In 2016, when the new generation of direct-acting antiviral medications targeting HCV were approved for use on the Pharmaceutical Benefits Scheme (PBS), I started treatment as soon as it could be organised. After completing the 16 weeks of treatment, which was now just a single tablet a day with no side-effects, I was cured of the hepatitis C which I had been living with for a least 35 years. The fog finally lifted, and I felt great!

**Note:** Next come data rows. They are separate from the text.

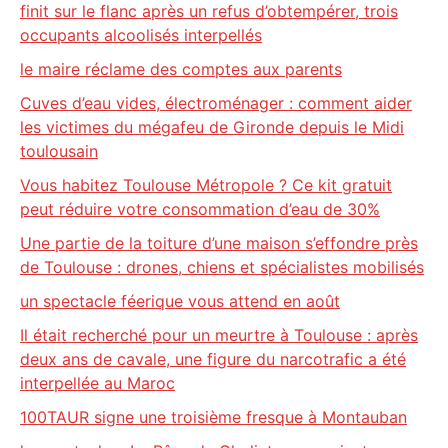
finit sur le flanc après un refus d’obtempérer, trois
occupants alcoolisés interpellés
le maire réclame des comptes aux parents
Cuves d’eau vides, électroménager : comment aider
les victimes du mégafeu de Gironde depuis le Midi
toulousain
Vous habitez Toulouse Métropole ? Ce kit gratuit
peut réduire votre consommation d’eau de 30%
Une partie de la toiture d’une maison s’effondre près
de Toulouse : drones, chiens et spécialistes mobilisés
un spectacle féerique vous attend en août
Il était recherché pour un meurtre à Toulouse : après
deux ans de cavale, une figure du narcotrafic a été
interpellée au Maroc
100TAUR signe une troisième fresque à Montauban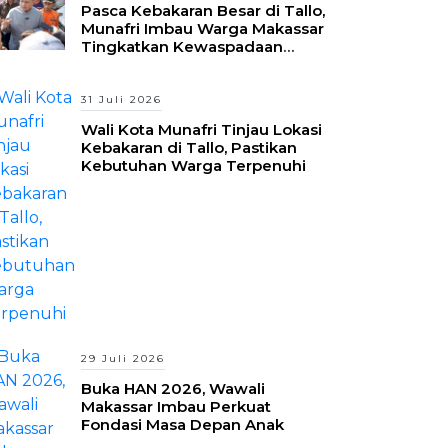
Pasca Kebakaran Besar di Tallo,
Munafri Imbau Warga Makassar
Tingkatkan Kewaspadaan
Hadapi Musim Kemarau
31 Juli 2026
Wali Kota Munafri Tinjau Lokasi
Kebakaran di Tallo, Pastikan
Kebutuhan Warga Terpenuhi
29 Juli 2026
Buka HAN 2026, Wawali
Makassar Imbau Perkuat
Fondasi Masa Depan Anak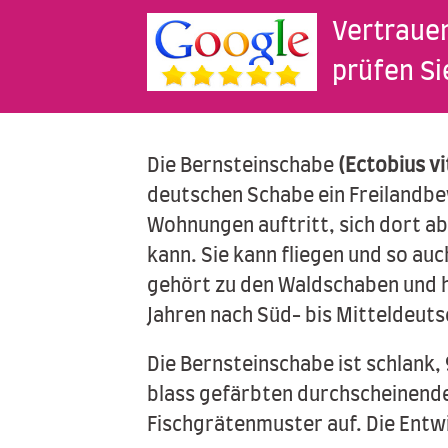
Vertraue
prüfen Si
Die Bernsteinschabe
(Ectobius vi
deutschen Schabe ein Freilandbewo
Wohnungen auftritt, sich dort 
kann. Sie kann fliegen und so au
gehört zu den Waldschaben und h
Jahren nach Süd- bis Mitteldeuts
Die Bernsteinschabe ist schlank,
blass gefärbten durchscheinendem
Fischgrätenmuster auf. Die Entw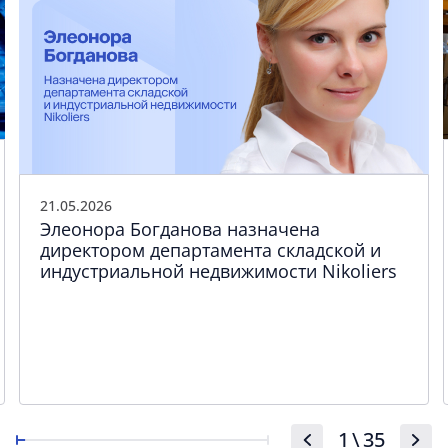
21.05.2026
Элеонора Богданова назначена
директором департамента складской и
индустриальной недвижимости Nikoliers
1
\
35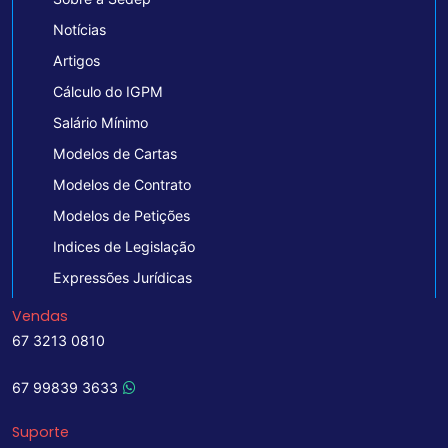
Notícias
Artigos
Cálculo do IGPM
Salário Mínimo
Modelos de Cartas
Modelos de Contrato
Modelos de Petições
Indices de Legislação
Expressões Jurídicas
Vendas
67 3213 0810
67 99839 3633
Suporte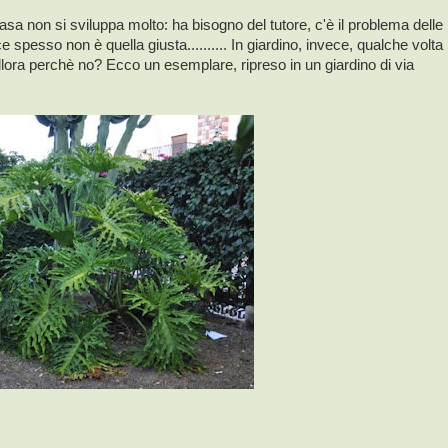
asa non si sviluppa molto: ha bisogno del tutore, c'è il problema delle
ce spesso non è quella giusta.......... In giardino, invece, qualche volta
 allora perchè no? Ecco un esemplare, ripreso in un giardino di via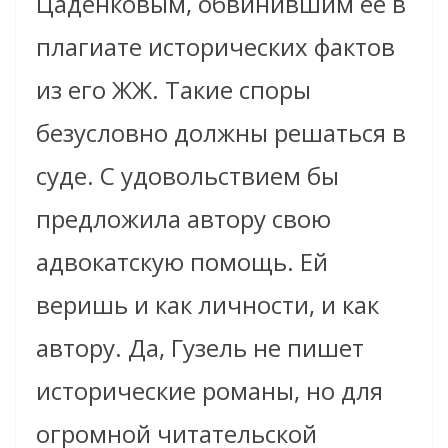
Цаденковым, обвинившим ее в
плагиате исторических фактов
из его ЖЖ. Такие споры
безусловно должны решаться в
суде. С удовольствием бы
предложила автору свою
адвокатскую помощь. Ей
веришь и как личности, и как
автору. Да, Гузель не пишет
исторические романы, но для
огромной читательской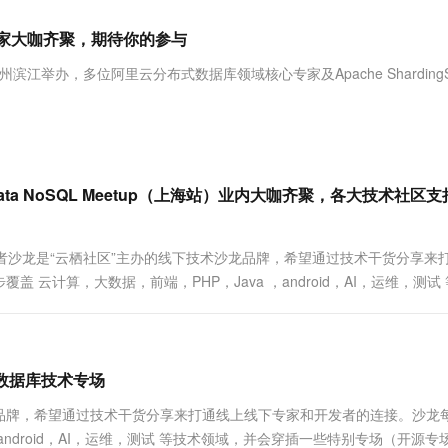
服务生态伙伴
视觉 Coding、空间感知、多模态思考等全面升级
1M上下文，专为长程任务能力而生
云工开物
企业应用
Works
Night Plan 支持 Qwen 3.8-Max
云原生大数据计算服务 MaxCompute
AI 办公
容器服务 Kub
NEW
Red Hat
内专家大咖齐聚，期待你的参与
30+ 款产品免费体验
Data Agent 驱动的一站式 Data+AI 开发治理平台
夜间 5 折，Qwen/Meoo/TokenPlan 客户专享
面向分析的企业级SaaS模式云数据仓库
AI智能应用
提供一站式管
科研合作
ERP
堂（旗舰版）
SUSE
杭州滨江举办，多位阿里云分布式数据库领域核心专家及Apache ShardingSp
智能客服
AI 应用构建
大模型原生
CRM
。
防护产品
2个月
自动承接线索
建站小程序
Qoder
大模型服务平台百炼-应用模版
OA 办公系统
HOT
NEW
面向真实软件
个人版上线、团队版降价；千问3.8-Max首发发尝鲜
丰富多元化的应用模版和解决方案
力提升
财税管理
模板建站
万有无界
大模型服务平台百炼-智能体
ta NoSQL Meetup（上海站）业内大咖齐聚，各大技术社区
400电话
定制建站
的模型效果
灵活可视化地构建企业级 Agent
方案
广告营销
模板小程序
秒悟
人工智能平台 PAI
发者沙龙是“云栖社区”主办的线下技术沙龙品牌，希望通过技术干货分享来
定制小程序
云端极速 AI 
新一代 AI 视频生成模型，深度适配广告营销等场景
AI Native 的算法工程平台，一站式完成建模、训练、推理服务部署
云计算，大数据，前端，PHP，Java ，android，AI，运维，测试
者成长专场等）。我们希望它将是一个开发者的聚集地，每一期都....
APP 开发
建站系统
数据库技术专场
AI 应用
10分钟微调：让0.6B模型媲美235B模
多模态数据信
龙品牌，希望通过技术干货分享来打通线上线下专家和开发者的连接。沙龙
型
依托云原生高可用架构,实现Dify私有化部署
ndroid，AI，运维，测试 等技术领域，并会穿插一些特别专场（开源专
用1%尺寸在特定领域达到大模型90%以上效果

Haemophilia Foundation Western Australia family camp group hoto
Attendees at one of Haemophilia Foundation Western Australia’s regular family camps

Of course, while it was fantastic to be cured of HCV, I still had to deal with the ongoing lifelong consequences of haemophilia: deteriorating joints, chronic arthritis and accelerated ageing. People living with both with bleeding disorders and HCV deal with an overload with chronic health conditions, and it can be hard to prioritise your care and manage your health, especially when hepatitis symptoms like fatigue and brain fog compound your health problems and sap your energy. Having access to a simple HCV treatment with minimal side-effects was genuinely great for us.

… there is no cure for haemophilia, this is a lifelong task. But it is a much easier one without the added burden of hepatitis C.

Nearly all members of the bleeding disorders community in Australia have now been cured of hepatitis C, which is an amazing achievement, but some still live with ongoing issues connected with liver cancer or cirrhosis. Often they need to retire early, which brings with it financial stress and the possibility of spending decades of your life in and out of hospital wards. Having cleared one hurdle, I can focus more on managing my haemophilia. As there is no cure for haemophilia, this is a lifelong task. But it is a much easier one without the added burden of hepatitis C.

If there is anyone out there still living with haemophilia and HCV who hasn’t been in contact with the HF or the Haemophilia Treatment Centre clinicians, please know that there are no impediments to treatment now; there are just the fantastic results that we have all experienced. It is certainly very much worthwhile.

Logo for the Haemophilia Foundation Australia

For more information on haemophilia, visit Haemophilia Foundation Australia.
From the archive: see Hepatitis SA’s special magazine issue on haemophilia and hepatitis C here.

One thought on “Haemophilia and Hepatitis C: My Hepatitis Cure”

  1. Thank you for sharing Gavin, I work in the blood borne virus sector in SA but we currently don’t see anybody living with Haemophilia alongside BBV (HIV / HBV or HCV) Your story reminds me about so many people out there who inadvertantly ended up with a blood borne virus prior to blood being screened and how living with a BBV has potentially complicated the clinical outcome for those vulnerable individuals.

    I’m really glad you were able to clear the Hep C virus in 2016, the new treatments were/are truly amazing!